Your objective —
Please output the records below word for word and omit the pictures.

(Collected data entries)

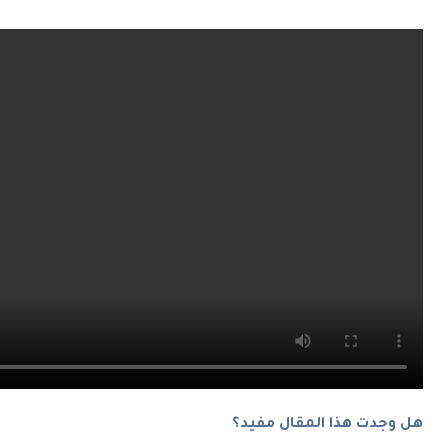
هل وجدت هذا المقال مفيد؟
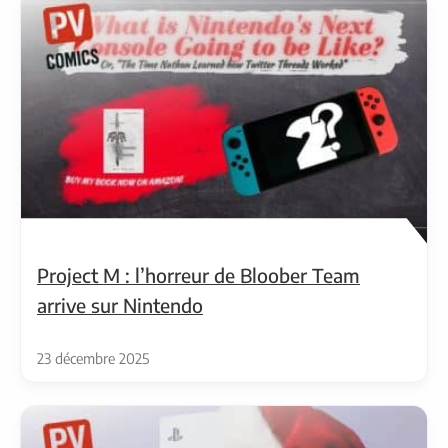
Project M : l’horreur de Bloober Team
arrive sur Nintendo
23 décembre 2025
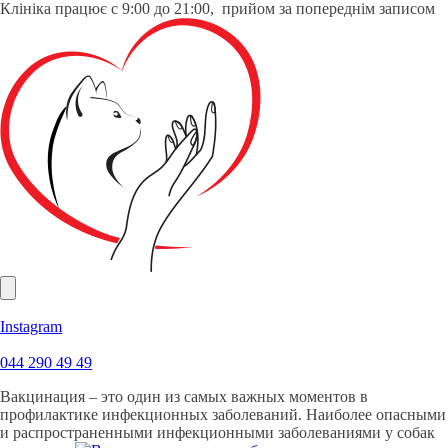
Клініка працює с 9:00 до 21:00, прийом за попереднім записом
Instagram
044 290 49 49
Вакцинация – это один из самых важных моментов в
профилактике инфекционных заболеваний. Наиболее опасными
и распространенными инфекционными заболеваниями у собак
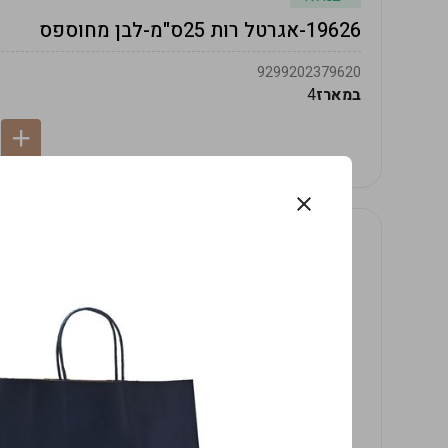
19626-אגרטל רות 25ס"מ-לבן מחוספס
9299202379620
במארז
4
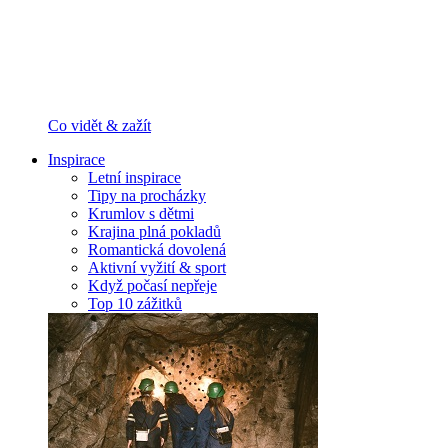
Co vidět & zažít
Inspirace
Letní inspirace
Tipy na procházky
Krumlov s dětmi
Krajina plná pokladů
Romantická dovolená
Aktivní vyžití & sport
Když počasí nepřeje
Top 10 zážitků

Finished exercise —
هل وجدت هذا المقال مفيد؟
Project M : l’horreur de Bloober Team
arrive sur Nintendo
23 décembre 2025
Клініка працює с 9:00 до 21:00, прийом за попереднім записом
Instagram
044 290 49 49
Вакцинация – это один из самых важных моментов в
профилактике инфекционных заболеваний. Наиболее опасными
и распространенными инфекционными заболеваниями у собак
19626-אגרטל רות 25ס"מ-לבן מחוספס
9299202379620
במארז
4
Co vidět & zažít
Inspirace
Letní inspirace
Tipy na procházky
Krumlov s dětmi
Krajina plná pokladů
Romantická dovolená
Aktivní vyžití & sport
Když počasí nepřeje
Top 10 zážitků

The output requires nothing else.